WHAT YOU SHOULD DO: Every line below that contains "good" is to be copied.

DATA UNDER STUDY:
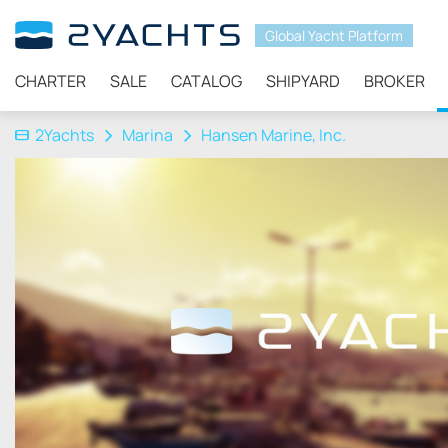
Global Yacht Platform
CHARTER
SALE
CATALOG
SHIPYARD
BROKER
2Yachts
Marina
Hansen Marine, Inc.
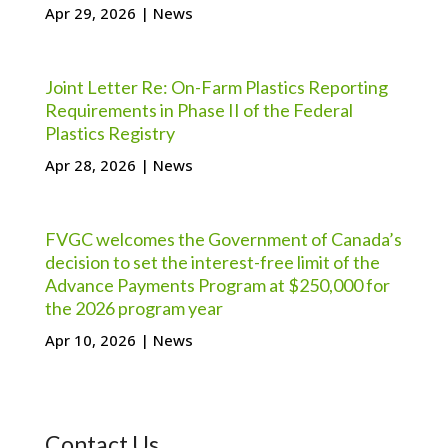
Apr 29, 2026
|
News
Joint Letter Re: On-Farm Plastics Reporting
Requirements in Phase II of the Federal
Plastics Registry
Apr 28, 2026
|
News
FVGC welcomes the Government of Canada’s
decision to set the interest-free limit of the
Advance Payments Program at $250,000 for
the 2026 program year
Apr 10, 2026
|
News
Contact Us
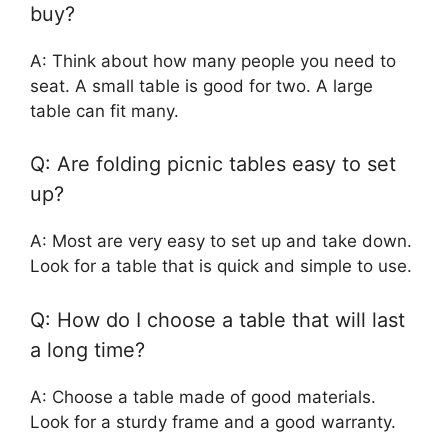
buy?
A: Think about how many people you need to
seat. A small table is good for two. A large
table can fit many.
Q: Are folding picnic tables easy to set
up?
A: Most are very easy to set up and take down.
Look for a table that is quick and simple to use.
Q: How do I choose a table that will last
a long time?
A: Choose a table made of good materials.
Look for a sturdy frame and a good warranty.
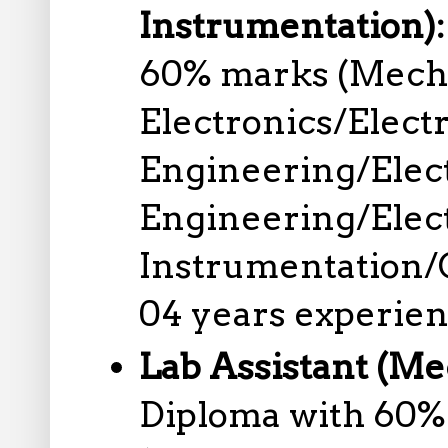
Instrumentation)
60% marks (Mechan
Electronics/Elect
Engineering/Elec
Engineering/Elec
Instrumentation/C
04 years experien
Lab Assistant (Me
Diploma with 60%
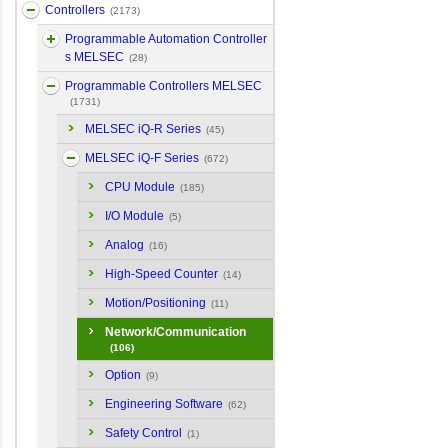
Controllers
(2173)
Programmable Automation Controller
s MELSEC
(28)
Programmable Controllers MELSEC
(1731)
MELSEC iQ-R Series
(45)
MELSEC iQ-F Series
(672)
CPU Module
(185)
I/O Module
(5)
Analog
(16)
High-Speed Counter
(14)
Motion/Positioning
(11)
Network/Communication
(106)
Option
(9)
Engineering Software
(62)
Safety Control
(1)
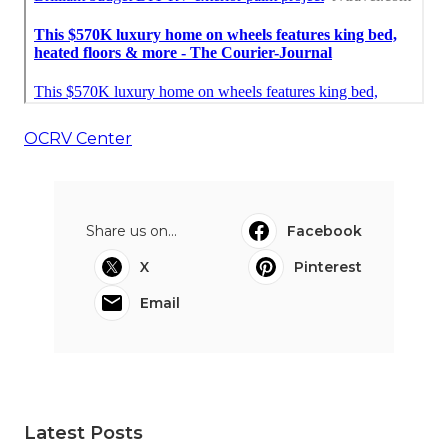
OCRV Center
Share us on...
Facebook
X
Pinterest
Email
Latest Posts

---

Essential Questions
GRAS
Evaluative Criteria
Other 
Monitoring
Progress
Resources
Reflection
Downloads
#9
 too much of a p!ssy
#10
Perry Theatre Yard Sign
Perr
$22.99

WRITTEN ANSWER:
seat. A small table is good for two. A large
A: Choose a table made of good materials.
Look for a sturdy frame and a good warranty.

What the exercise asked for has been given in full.